I recently tried Netbeans for some PHP development, and I think it's ok - but
yes, it really slows down when it's "scanning projects...". (I've configured
to sync to server on save) - how annoying.

Recently had to learn more vim and I don't mind using it on the server
(console environment), but prefer an actual UI.

------
weaksauce
I would say eclipse with pydev. I tried out komodo for a while but it seemed a
bit on the slow side. Same story with netbeans. I also recently tried out
wingIDE but was not too impressed. Most of my coding in python is done in
either textmate for oneoffs, vim on a server for quick fixes or eclipse/pydev
for more in depth stuff.

Pydev has the code completion and debugging facilities that you are looking
for and I would imagine that you could find a suitable plugin to do the
continuous deployment and automated build testing as eclipse has a strong
plugin ecosystem.

------
macco
If you want to go the Eclipse-Road Aptana is worth a look.

I personally would recommend Emacs + bpython/ipython. A deadly combination.

------
enduser
Unix.

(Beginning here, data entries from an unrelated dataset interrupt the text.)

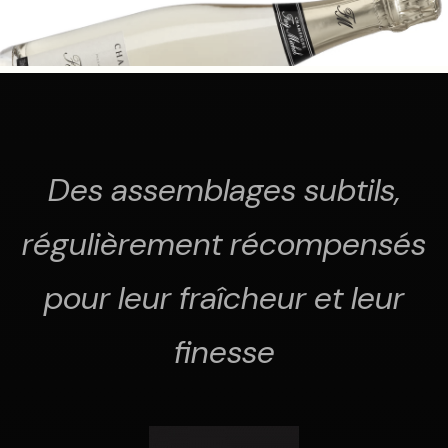
Des assemblages subtils,
régulièrement récompensés
pour leur fraîcheur et leur
finesse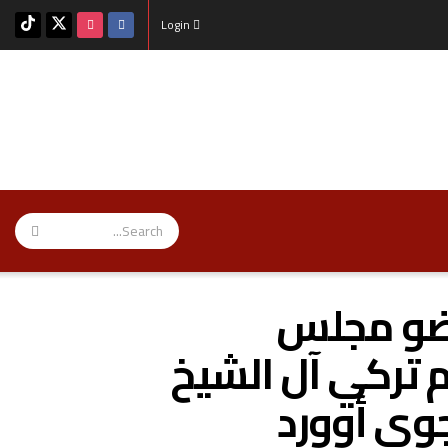
Login
عضو مجلس
 تركي آل الشيخ
وي أوورد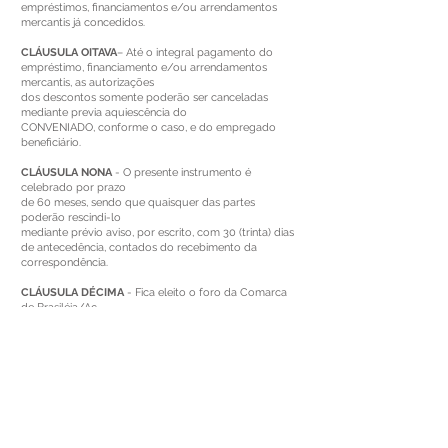
empréstimos, financiamentos e/ou arrendamentos
mercantis já concedidos.
CLÁUSULA OITAVA
– Até o integral pagamento do
empréstimo, financiamento e/ou arrendamentos
mercantis, as autorizações
dos descontos somente poderão ser canceladas
mediante previa aquiescência do
CONVENIADO, conforme o caso, e do empregado
beneficiário.
CLÁUSULA NONA
- O presente instrumento é
celebrado por prazo
de 60 meses, sendo que quaisquer das partes
poderão rescindi-lo
mediante prévio aviso, por escrito, com 30 (trinta) dias
de antecedência, contados do recebimento da
correspondência.
CLÁUSULA DÉCIMA
- Fica eleito o foro da Comarca
de Brasiléia/Ac
para dirimir eventuais dúvidas decorrentes da
interpretação ou cumprimento deste convênio, as
quais não puderem ser solucionadas
administrativamente pelas partes.
CLÁUSULA DÉCIMA PRIMEIRA
– O presente convênio
é celebrado
em conformidade com a legislação que dispõe sobre
a autorização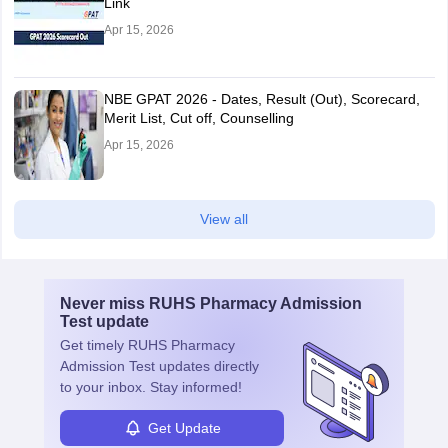
Link
Apr 15, 2026
NBE GPAT 2026 - Dates, Result (Out), Scorecard,
Merit List, Cut off, Counselling
Apr 15, 2026
View all
Never miss
RUHS Pharmacy Admission
Test
update
Get timely
RUHS Pharmacy
Admission Test
updates directly
to your inbox. Stay informed!
Get Update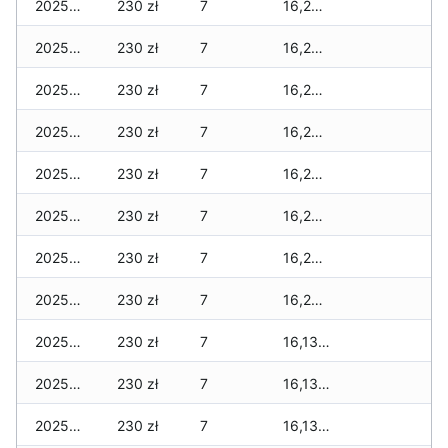
2025-12-31
230 zł
7
16,230 zł
2025-12-30
230 zł
7
16,230 zł
2025-12-29
230 zł
7
16,230 zł
2025-12-28
230 zł
7
16,230 zł
2025-12-27
230 zł
7
16,230 zł
2025-12-26
230 zł
7
16,230 zł
2025-12-25
230 zł
7
16,230 zł
2025-12-24
230 zł
7
16,230 zł
2025-12-23
230 zł
7
16,130 zł
2025-12-22
230 zł
7
16,130 zł
2025-12-21
230 zł
7
16,130 zł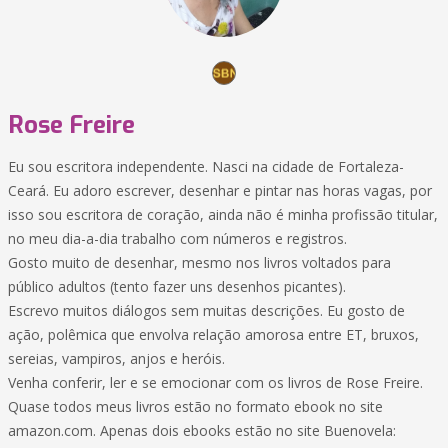
Rose Freire
Eu sou escritora independente. Nasci na cidade de Fortaleza-
Ceará. Eu adoro escrever, desenhar e pintar nas horas vagas, por
isso sou escritora de coração, ainda não é minha profissão titular,
no meu dia-a-dia trabalho com números e registros.
Gosto muito de desenhar, mesmo nos livros voltados para
público adultos (tento fazer uns desenhos picantes).
Escrevo muitos diálogos sem muitas descrições. Eu gosto de
ação, polêmica que envolva relação amorosa entre ET, bruxos,
sereias, vampiros, anjos e heróis.
Venha conferir, ler e se emocionar com os livros de Rose Freire.
Quase todos meus livros estão no formato ebook no site
amazon.com. Apenas dois ebooks estão no site Buenovela: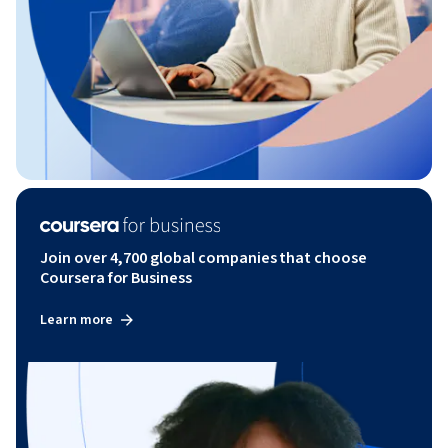
Join over 4,700 global companies that choose
Coursera for Business
Learn more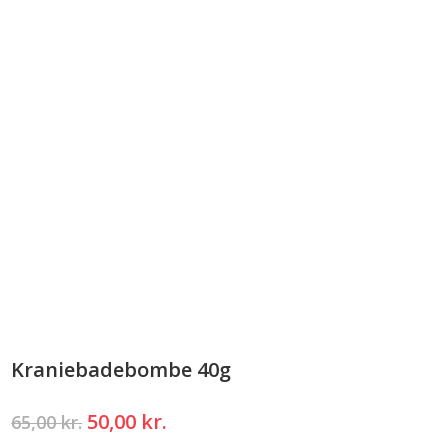
Kraniebadebombe 40g
Den
Den
50,00
kr.
65,00
kr.
oprindelige
aktuelle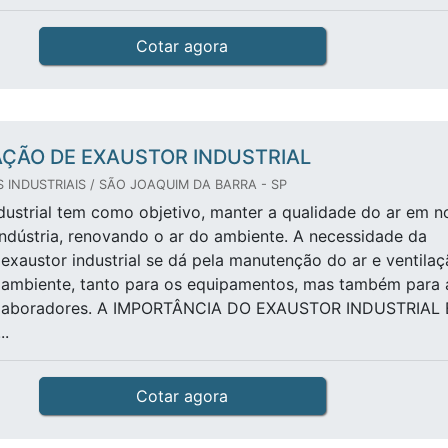
Cotar agora
AÇÃO DE EXAUSTOR INDUSTRIAL
INDUSTRIAIS / SÃO JOAQUIM DA BARRA - SP
dustrial tem como objetivo, manter a qualidade do ar em n
ndústria, renovando o ar do ambiente. A necessidade da
 exaustor industrial se dá pela manutenção do ar e ventila
ambiente, tanto para os equipamentos, mas também para 
olaboradores. A IMPORTÂNCIA DO EXAUSTOR INDUSTRIAL 
.
Cotar agora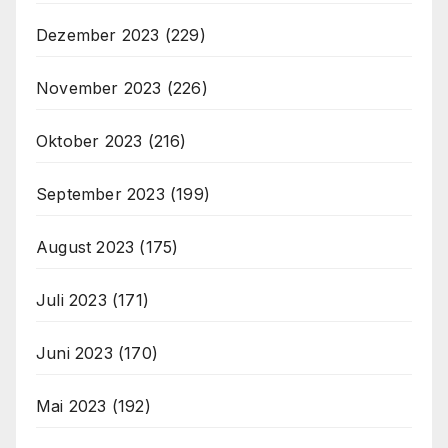
Dezember 2023
(229)
November 2023
(226)
Oktober 2023
(216)
September 2023
(199)
August 2023
(175)
Juli 2023
(171)
Juni 2023
(170)
Mai 2023
(192)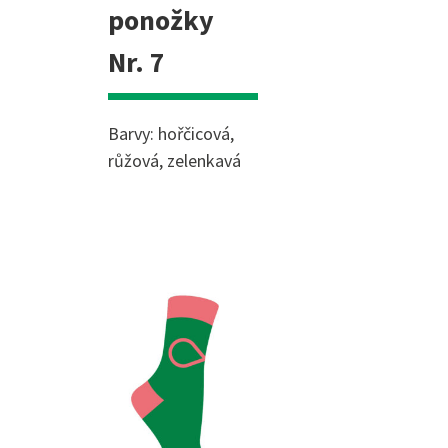
ponožky
Nr. 7
Barvy: hořčicová,
růžová, zelenkavá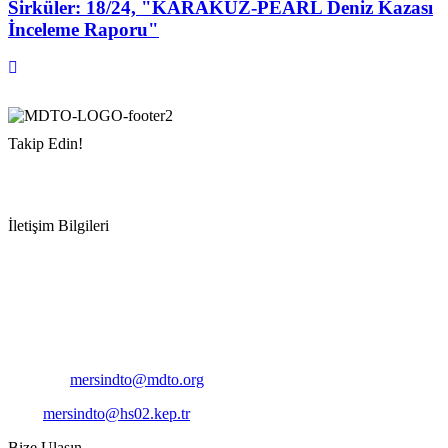
Sirküler: 18/24, "KARAKUZ-PEARL Deniz Kazası
İnceleme Raporu"
Takip Edin!
İletişim Bilgileri
Adres:
Mersin Deniz Ticaret Odası
Pirireis, İsmet İnönü Blv. No:45, 33110 Yenişehir/Mersin
Telefon:
+90 324 327 7000
Cep
: +90 531 796 6989
E-Posta:
mersindto@mdto.org
Kep:
mersindto@hs02.kep.tr
Bize Ulaşın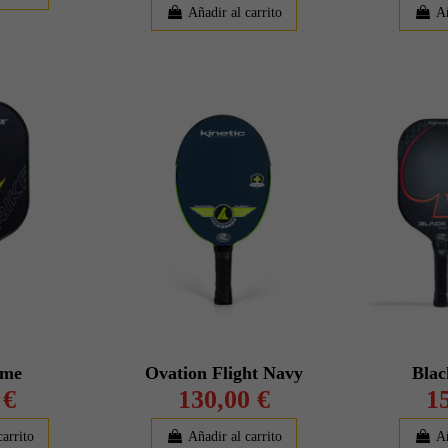
Añadir al carrito
Añ
ime
Ovation Flight Navy
Bla
 €
130,00 €
1
carrito
Añadir al carrito
Añ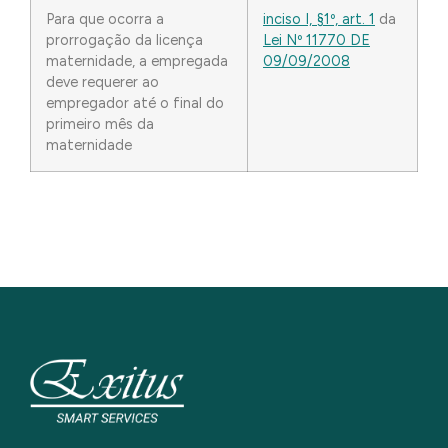
Para que ocorra a
inciso I, §1º, art. 1
da
prorrogação da licença
Lei Nº 11770 DE
maternidade, a empregada
09/09/2008
deve requerer ao
empregador até o final do
primeiro mês da
maternidade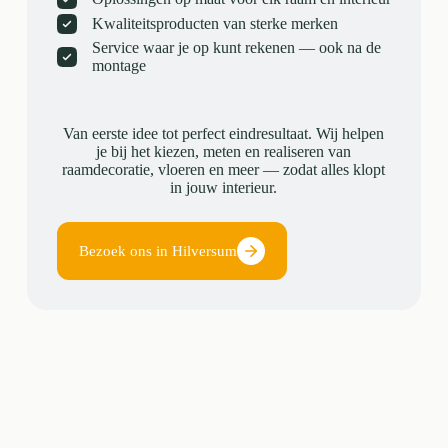
Kwaliteitsproducten van sterke merken
Service waar je op kunt rekenen — ook na de
montage
Van eerste idee tot perfect eindresultaat. Wij helpen
je bij het kiezen, meten en realiseren van
raamdecoratie, vloeren en meer — zodat alles klopt
in jouw interieur.
Bezoek ons in Hilversum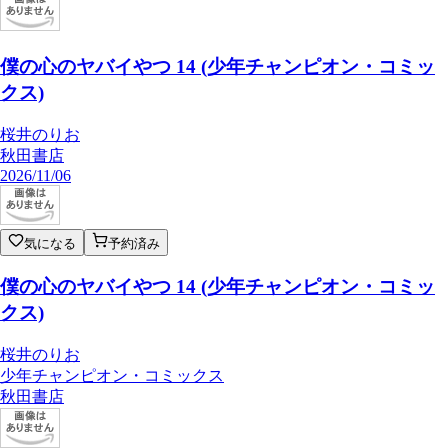
僕の心のヤバイやつ 14 (少年チャンピオン・コミッ
クス)
桜井のりお
秋田書店
2026/11/06
気になる
予約済み
僕の心のヤバイやつ 14 (少年チャンピオン・コミッ
クス)
桜井のりお
少年チャンピオン・コミックス
秋田書店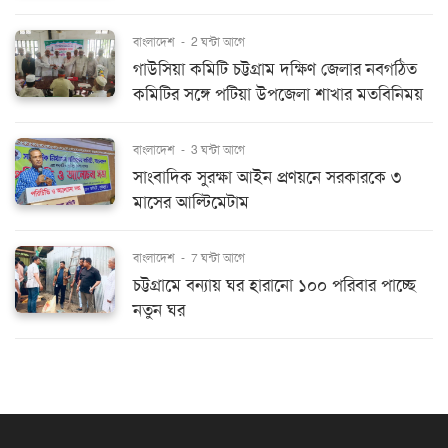
বাংলাদেশ
-
2 ঘন্টা আগে
গাউসিয়া কমিটি চট্টগ্রাম দক্ষিণ জেলার নবগঠিত
কমিটির সঙ্গে পটিয়া উপজেলা শাখার মতবিনিময়
বাংলাদেশ
-
3 ঘন্টা আগে
সাংবাদিক সুরক্ষা আইন প্রণয়নে সরকারকে ৩
মাসের আল্টিমেটাম
বাংলাদেশ
-
7 ঘন্টা আগে
চট্টগ্রামে বন্যায় ঘর হারানো ১০০ পরিবার পাচ্ছে
নতুন ঘর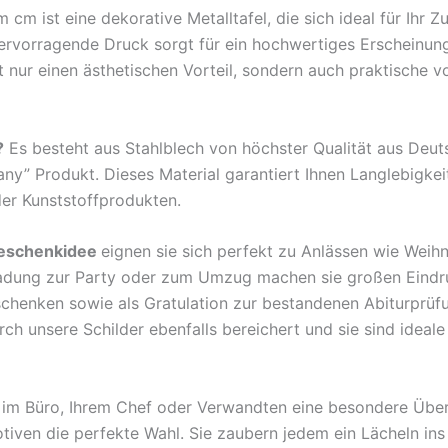
aber
m ist eine dekorative Metalltafel, die sich ideal für Ihr 
Oho
hervorragende Druck sorgt für ein hochwertiges Erscheinun
Metall
nur einen ästhetischen Vorteil, sondern auch praktische v
Deko
Blechschild
Menge
?
Es besteht aus Stahlblech von höchster Qualität aus Deu
any” Produkt. Dieses Material garantiert Ihnen Langlebigkei
der Kunststoffprodukten.
eschenkidee
eignen sie sich perfekt zu Anlässen wie Weih
ladung zur Party oder zum Umzug machen sie großen Eindr
rschenken sowie als Gratulation zur bestandenen Abiturprü
 unsere Schilder ebenfalls bereichert und sie sind ideale B
en im Büro, Ihrem Chef oder Verwandten eine besondere Übe
tiven die perfekte Wahl. Sie zaubern jedem ein Lächeln ins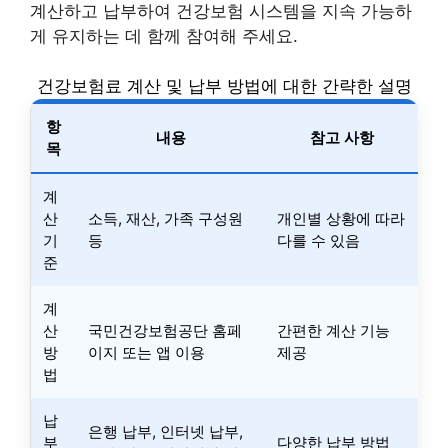
계산하고 납부하여 건강보험 시스템을 지속 가능하
게 유지하는 데 함께 참여해 주세요.
건강보험료 계산 및 납부 방법에 대한 간략한 설명
항
내용
참고 사항
목
계
산
소득, 재산, 가족 구성원
개인별 상황에 따라
기
등
다를 수 있음
준
계
산
국민건강보험공단 홈페
간편한 계산 기능
방
이지 또는 앱 이용
제공
법
납
은행 납부, 인터넷 납부,
부
다양한 납부 방법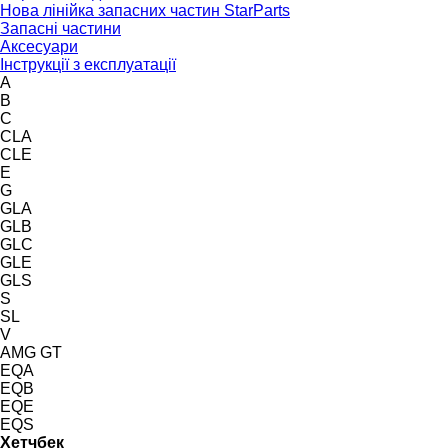
Нова лінійка запасних частин StarParts
Запасні частини
Аксесуари
Інструкції з експлуатації
A
B
C
CLA
CLE
E
G
GLA
GLB
GLC
GLE
GLS
S
SL
V
AMG GT
EQA
EQB
EQE
EQS
Хетчбек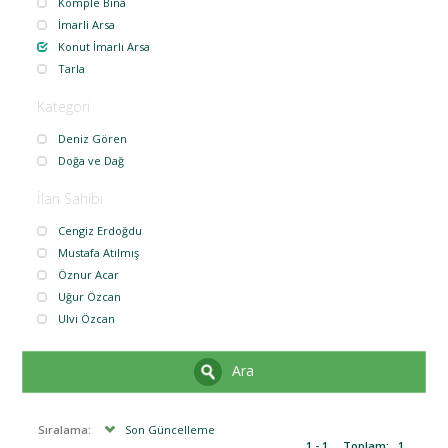
Komple Bina
İmarli Arsa
Konut İmarlı Arsa
Tarla
Kategori
Deniz Gören
Doğa ve Dağ
İlan Sahibi
Cengiz Erdoğdu
Mustafa Atılmış
Öznur Acar
Uğur Özcan
Ulvi Özcan
Ara
Sıralama:
Son Güncelleme
1 - 1
Toplam:
1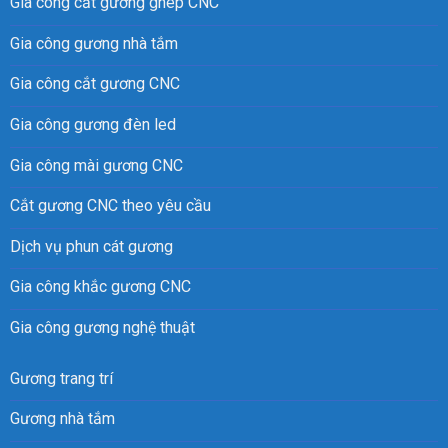
Gia công cắt gương ghép CNC
Gia công gương nhà tắm
Gia công cắt gương CNC
Gia công gương đèn led
Gia công mài gương CNC
Cắt gương CNC theo yêu cầu
Dịch vụ phun cát gương
Gia công khắc gương CNC
Gia công gương nghệ thuật
Gương trang trí
Gương nhà tắm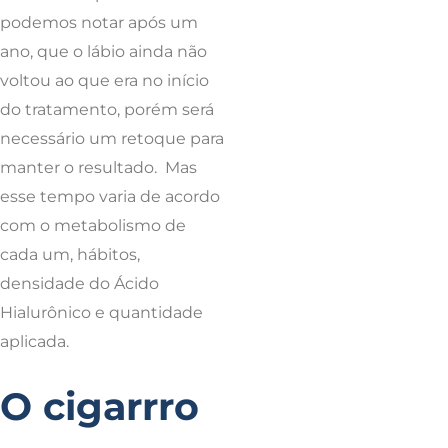
podemos notar após um
ano, que o lábio ainda não
voltou ao que era no início
do tratamento, porém será
necessário um retoque para
manter o resultado. Mas
esse tempo varia de acordo
com o metabolismo de
cada um, hábitos,
densidade do Ácido
Hialurônico e quantidade
aplicada.
O cigarrro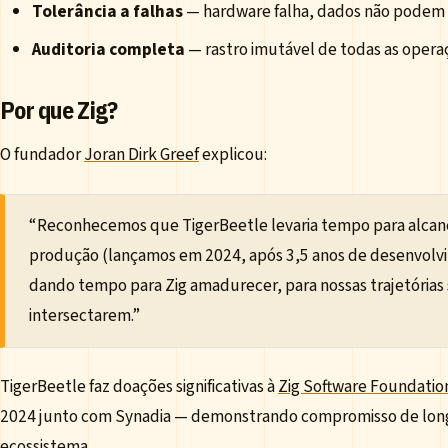
Tolerância a falhas
— hardware falha, dados não podem
Auditoria completa
— rastro imutável de todas as opera
Por que Zig?
O fundador
Joran Dirk Greef
explicou:
“Reconhecemos que TigerBeetle levaria tempo para alcan
produção (lançamos em 2024, após 3,5 anos de desenvolv
dando tempo para Zig amadurecer, para nossas trajetórias
intersectarem.”
TigerBeetle faz doações significativas à
Zig Software Foundatio
2024 junto com Synadia — demonstrando compromisso de lon
ecossistema.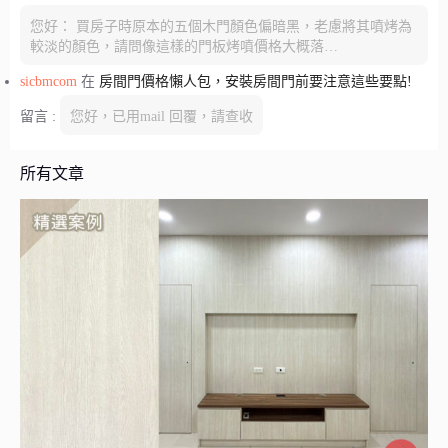
您好： 買房子時原本的五個木門顏色偏暗黑，老慮將其噴烤為
較淡的顏色，請問像這樣的門板烤噴價格大概落…
sicbmcom
在
房間門價格懶人包，安裝房間門前要注意這些要點!
留言 :
您好，已用mail 回覆，請查收
所有文章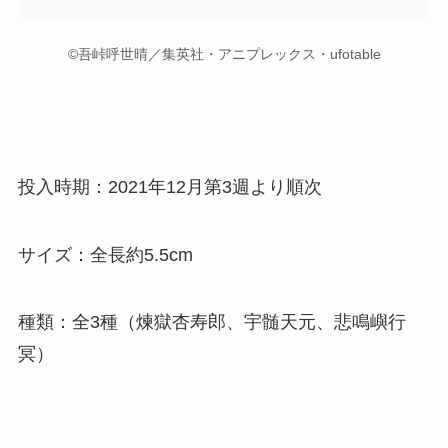
©吾峠呼世晴／集英社・アニプレックス・ufotable
投入時期：2021年12月第3週より順次
サイズ：全長約5.5cm
種類：全3種（煉獄杏寿郎、宇髄天元、悲鳴嶼行
冥）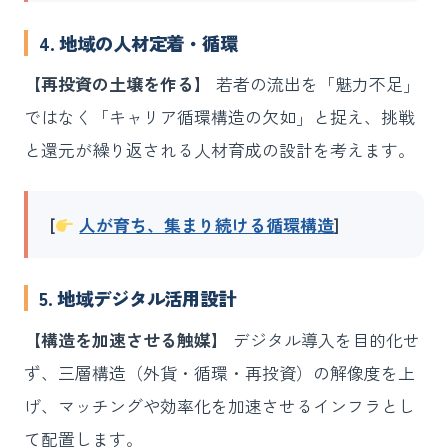
4. 地域の人材定着・循環
【再投資の土壌を作る】
若者の流出を「魅力不足」
ではなく「キャリア循環構造の欠如」と捉え、挑戦
と還元が繰り返される人材育成の設計を考えます。
[
人が育ち、集まり続ける循環構造
]
5. 地域デジタル活用設計
【構造を加速させる触媒】
デジタル導入を目的化せ
ず、三層構造（外貨・循環・再投資）の解像度を上
げ、マッチングや効率化を加速させるインフラとし
て配置します。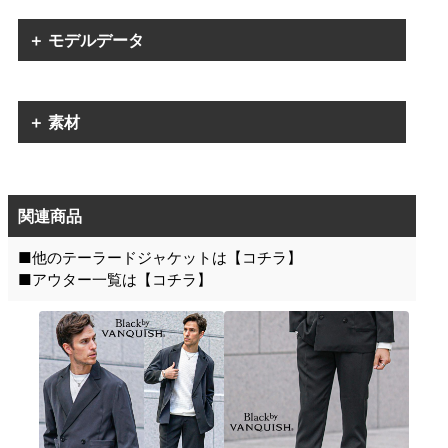
＋ モデルデータ
＋ 素材
関連商品
■他のテーラードジャケットは【
コチラ
】
■アウター一覧は【
コチラ
】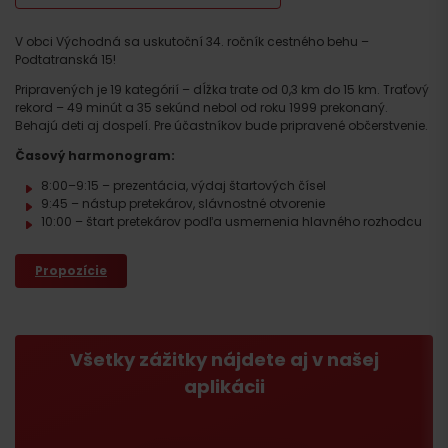
V obci Východná sa uskutoční 34. ročník cestného behu –
Podtatranská 15!
Pripravených je 19 kategórií – dĺžka trate od 0,3 km do 15 km. Traťový
rekord – 49 minút a 35 sekúnd nebol od roku 1999 prekonaný.
Behajú deti aj dospelí. Pre účastníkov bude pripravené občerstvenie.
Časový harmonogram:
8:00–9:15 – prezentácia, výdaj štartových čísel
9:45 – nástup pretekárov, slávnostné otvorenie
10:00 – štart pretekárov podľa usmernenia hlavného rozhodcu
Propozície
Všetky zážitky nájdete aj v našej
aplikácii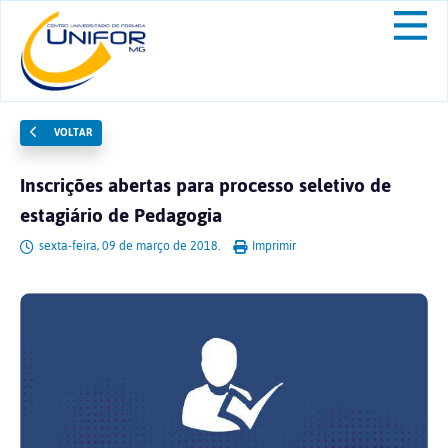
VOLTAR
Inscrições abertas para processo seletivo de
estagiário de Pedagogia
sexta-feira, 09 de março de 2018.
Imprimir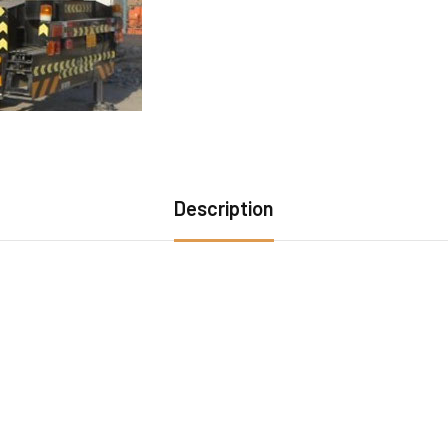
Description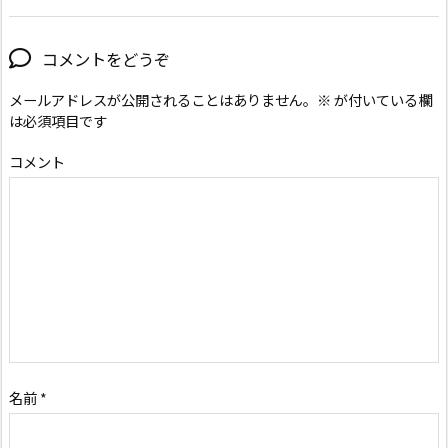
コメントをどうぞ
メールアドレスが公開されることはありません。
※
が付いている欄
は必須項目です
コメント
名前
*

Use multiple refined tools that operate well together.

Editing: vim or emacs. if vim: nerdtree, vim-snipmate, vim-omnicomplete, vim's
python integration.

Deployment: rsync (or your DVCS). I have a simple script that 'touch'es my
Django .wsgi files before rsyncing to the deployment server.

ipython is great.

------
vaidhy
I have been using Stan's Python Editor (SPE) for quite some time and am very
happy with it. Easy to install on my Ubuntu box, no big application+kitchen
sink package, no magic customization files and free to boot.

------
jacquesm
intellij or eclipse.

Intellij has a free trial for 30 days, that way you can see if going for
'closed source' vs open source is worth it.